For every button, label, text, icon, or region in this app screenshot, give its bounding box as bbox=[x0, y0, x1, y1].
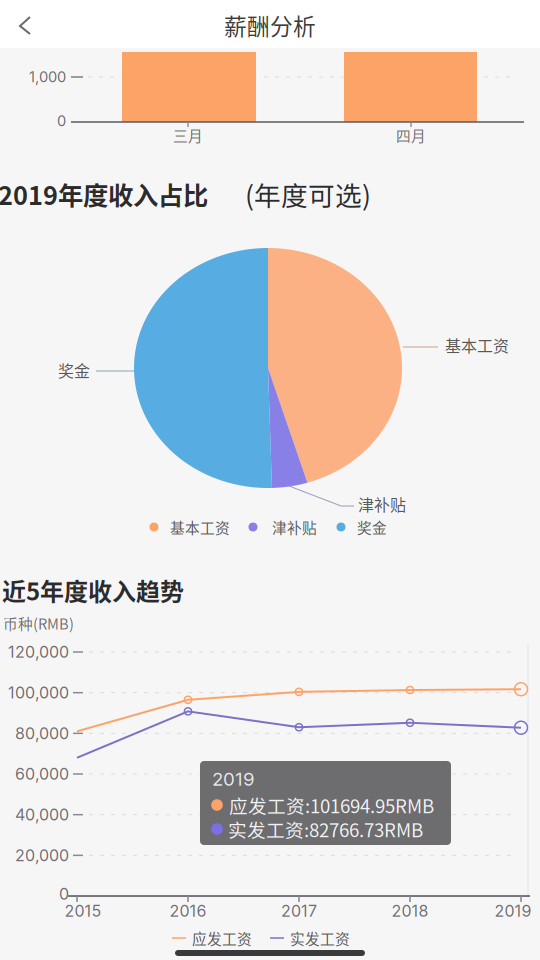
staticText: 0 bbox=[59, 884, 69, 904]
staticText: 奖金 bbox=[357, 516, 387, 538]
staticText: 应发工资:101694.95RMB bbox=[229, 792, 434, 818]
staticText: 三月 bbox=[173, 124, 203, 146]
staticText: 津补贴 bbox=[358, 492, 406, 516]
staticText: 实发工资 bbox=[290, 927, 350, 949]
staticText: 基本工资 bbox=[170, 516, 230, 538]
staticText: 2015 bbox=[64, 901, 102, 921]
button[interactable]: Back bbox=[0, 0, 540, 960]
staticText: 币种(RMB) bbox=[3, 612, 74, 634]
staticText: 20,000 bbox=[15, 846, 69, 865]
staticText: 薪酬分析 bbox=[224, 9, 316, 41]
staticText: 2019 bbox=[212, 768, 255, 790]
staticText: (年度可选) bbox=[245, 175, 371, 213]
staticText: 基本工资 bbox=[445, 333, 509, 357]
staticText: 2019 bbox=[494, 901, 532, 921]
staticText: 80,000 bbox=[15, 724, 69, 743]
staticText: 2017 bbox=[281, 901, 317, 921]
staticText: 1,000 bbox=[29, 68, 66, 86]
staticText: 2018 bbox=[392, 901, 428, 921]
staticText: 2016 bbox=[170, 901, 206, 921]
staticText: 60,000 bbox=[15, 764, 69, 784]
staticText: 近5年度收入趋势 bbox=[2, 573, 184, 607]
staticText: 0 bbox=[57, 112, 66, 130]
staticText: 40,000 bbox=[15, 805, 69, 824]
staticText: 120,000 bbox=[8, 642, 69, 662]
staticText: 奖金 bbox=[58, 358, 90, 382]
staticText: 津补贴 bbox=[272, 516, 317, 538]
staticText: 应发工资 bbox=[192, 927, 252, 949]
staticText: 四月 bbox=[396, 124, 426, 146]
staticText: 2019年度收入占比 bbox=[0, 176, 208, 212]
staticText: 实发工资:82766.73RMB bbox=[228, 816, 423, 842]
staticText: 100,000 bbox=[8, 683, 69, 702]
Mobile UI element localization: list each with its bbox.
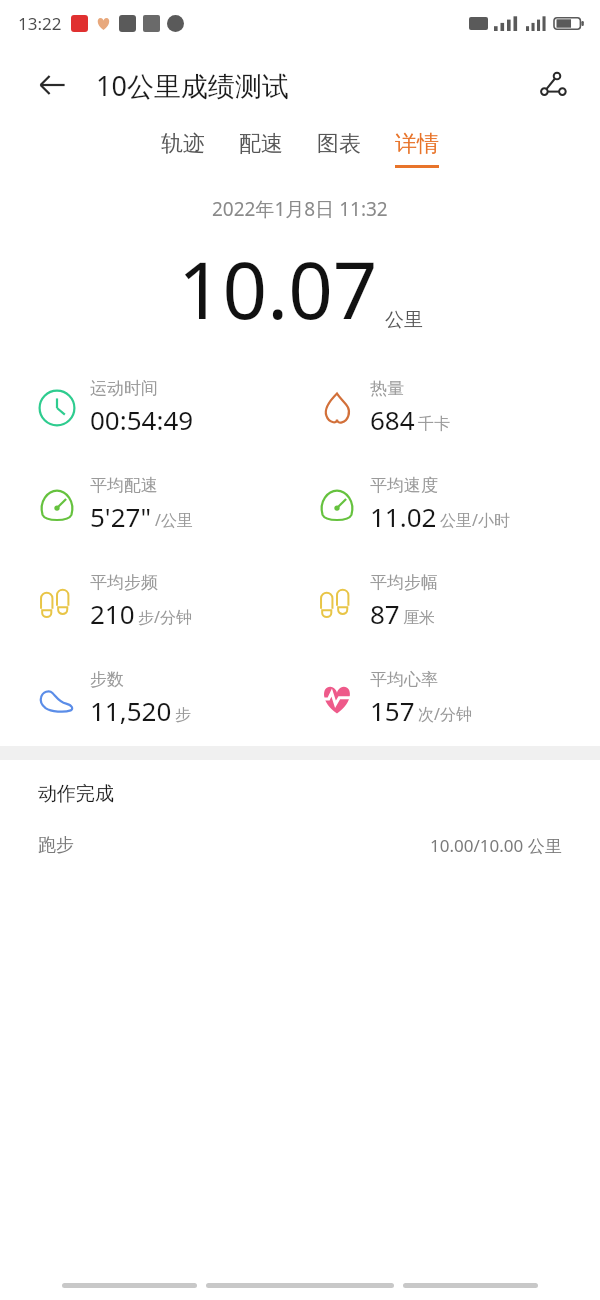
staticText: 步/分钟 — [138, 606, 192, 628]
button[interactable]: 跑步 — [0, 834, 600, 857]
staticText: 跑步 — [38, 834, 74, 857]
staticText: 平均步幅 — [370, 572, 438, 593]
staticText: 13:22 — [18, 12, 62, 35]
staticText: 684 — [370, 402, 415, 437]
staticText: 公里/小时 — [440, 509, 510, 531]
button[interactable]: Home — [206, 1283, 394, 1288]
staticText: /公里 — [155, 509, 193, 531]
staticText: 千卡 — [418, 414, 450, 434]
staticText: 平均步频 — [90, 572, 158, 593]
staticText: 平均心率 — [370, 669, 438, 690]
button[interactable]: 平均配速 — [36, 475, 193, 534]
button[interactable]: 配速 — [233, 124, 289, 174]
staticText: 步数 — [90, 669, 124, 690]
staticText: 公里 — [385, 308, 423, 332]
staticText: 轨迹 — [161, 130, 205, 158]
staticText: 10.07 — [178, 236, 378, 342]
staticText: 157 — [370, 693, 415, 728]
button[interactable]: 平均心率 — [316, 669, 472, 728]
button[interactable]: 平均步频 — [36, 572, 192, 631]
staticText: 配速 — [239, 130, 283, 158]
button[interactable]: 详情 — [389, 124, 445, 174]
staticText: 图表 — [317, 130, 361, 158]
button[interactable]: Back — [28, 61, 76, 109]
button[interactable]: 平均速度 — [316, 475, 510, 534]
button[interactable]: 热量 — [316, 378, 450, 437]
staticText: 热量 — [370, 378, 404, 399]
staticText: 厘米 — [403, 608, 435, 628]
staticText: 10.00/10.00 公里 — [430, 834, 562, 857]
button[interactable]: Back — [403, 1283, 538, 1288]
button[interactable]: Recents — [62, 1283, 197, 1288]
staticText: 次/分钟 — [418, 703, 472, 725]
staticText: 00:54:49 — [90, 402, 194, 437]
staticText: 动作完成 — [38, 782, 114, 806]
button[interactable]: 平均步幅 — [316, 572, 438, 631]
button[interactable]: 轨迹 — [155, 124, 211, 174]
staticText: 平均速度 — [370, 475, 438, 496]
staticText: 5'27" — [90, 499, 152, 534]
button[interactable]: 步数 — [36, 669, 191, 728]
staticText: 210 — [90, 596, 135, 631]
staticText: 87 — [370, 596, 400, 631]
staticText: 11,520 — [90, 693, 172, 728]
button[interactable]: Share — [530, 61, 578, 109]
staticText: 10公里成绩测试 — [96, 67, 289, 104]
staticText: 详情 — [395, 130, 439, 158]
button[interactable]: 运动时间 — [36, 378, 194, 437]
staticText: 运动时间 — [90, 378, 158, 399]
button[interactable]: 图表 — [311, 124, 367, 174]
staticText: 2022年1月8日 11:32 — [212, 196, 388, 222]
staticText: 步 — [175, 705, 191, 725]
staticText: 11.02 — [370, 499, 437, 534]
staticText: 平均配速 — [90, 475, 158, 496]
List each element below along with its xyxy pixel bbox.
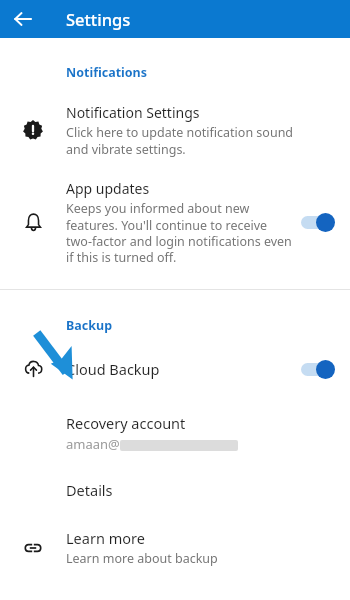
button[interactable]: Notification Settings (0, 103, 350, 157)
staticText: Recovery account (66, 413, 186, 433)
staticText: Backup (66, 317, 113, 334)
staticText: Details (66, 480, 113, 500)
staticText: Learn more about backup (66, 550, 218, 567)
staticText: Notification Settings (66, 103, 200, 122)
staticText: Notifications (66, 64, 148, 81)
staticText: Keeps you informed about new features. Y… (66, 200, 293, 265)
staticText: amaan@ (66, 435, 120, 453)
button[interactable]: Toggle (301, 212, 337, 232)
button[interactable]: Learn more (0, 528, 350, 567)
staticText: App updates (66, 179, 150, 198)
staticText: Learn more (66, 528, 145, 548)
button[interactable]: Recovery account (0, 413, 350, 453)
button[interactable]: Toggle (301, 359, 337, 379)
button[interactable]: Details (0, 480, 350, 500)
button[interactable]: Back (8, 4, 38, 34)
staticText: Click here to update notification sound … (66, 124, 314, 157)
button[interactable]: App updates (0, 179, 350, 265)
staticText: Cloud Backup (66, 359, 160, 379)
button[interactable]: Cloud Backup (0, 358, 350, 379)
staticText: Settings (66, 8, 131, 30)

————

• _What to work on_
Show all lines above holding "实发工资".

• _Response to the exercise_
staticText: 实发工资 bbox=[290, 927, 350, 949]
staticText: 实发工资:82766.73RMB bbox=[228, 816, 423, 842]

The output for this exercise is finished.